MCP Server

Original Voice Soundboard includes an MCP (Model Context Protocol) server with 40+ tools. This lets AI agents like Claude generate speech, manage voices, control emotions, and more.

Install the MCP extra

The MCP server requires an additional dependency:

pip install voice-soundboard[mcp]

Configure Claude Desktop

Add the following to your Claude Desktop MCP configuration file:

{
  "mcpServers": {
    "voice-soundboard": {
      "command": "python",
      "args": ["-m", "voice_soundboard.server"]
    }
  }
}

On macOS and Linux, this file is typically at:

macOS: ~/Library/Application Support/Claude/claude_desktop_config.json
Linux: ~/.config/Claude/claude_desktop_config.json
Windows: %APPDATA%\Claude\claude_desktop_config.json

Using it with Claude

Once configured, just ask Claude to speak. For example:

“Say hello in an excited voice”
“Read this paragraph aloud using the narrator preset”
“Generate speech for this text with a sad emotion”
“List all available voices”
“Speak this dialogue with different characters”

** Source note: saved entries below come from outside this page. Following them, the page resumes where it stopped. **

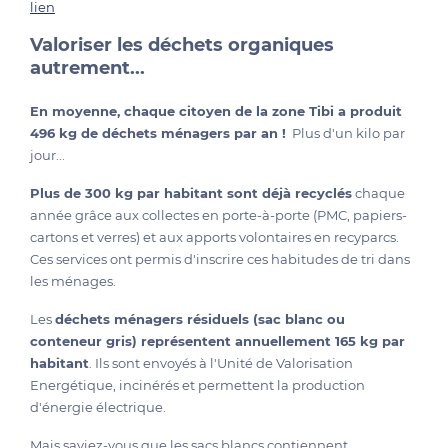
lien
Valoriser les déchets organiques
autrement...
En moyenne, chaque citoyen de la zone Tibi a produit
496 kg de déchets ménagers par an !
Plus d'un kilo par
jour...
Plus de 300 kg par habitant sont déjà recyclés
chaque
année grâce aux collectes en porte-à-porte (PMC, papiers-
cartons et verres) et aux apports volontaires en recyparcs.
Ces services ont permis d'inscrire ces habitudes de tri dans
les ménages.
Les
déchets ménagers résiduels (sac blanc ou
conteneur gris) représentent annuellement 165 kg par
habitant
. Ils sont envoyés à l'Unité de Valorisation
Energétique, incinérés et permettent la production
d'énergie électrique.
Mais saviez-vous que les sacs blancs contiennent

Claude will use the MCP tools to generate audio files and play them.

What the 40+ tools cover

The MCP server exposes tools for:

Speech generation — speak text with any voice, emotion, or style
Voice management — list voices, get voice details, search by accent or gender
Emotion control — set emotions, list available emotions, blend emotions
Preset management — use and list voice presets
Engine management — switch between Kokoro, Chatterbox, and F5-TTS
Audio output — control output format, sample rate, file paths
Multi-speaker — generate dialogue with per-character voices
SSML — send Speech Synthesis Markup Language for fine-grained control

Running the server standalone

You can also run the MCP server directly for use with other MCP-compatible clients:

python -m voice_soundboard.server

The server communicates over stdio using the JSON-RPC 2.0 protocol, which is the standard MCP transport.

Security notes

The MCP server runs locally on your machine. It does not make network calls, send telemetry, or store data beyond transient audio buffers. All processing happens on your hardware. See the SECURITY.md in the repository for the full security model.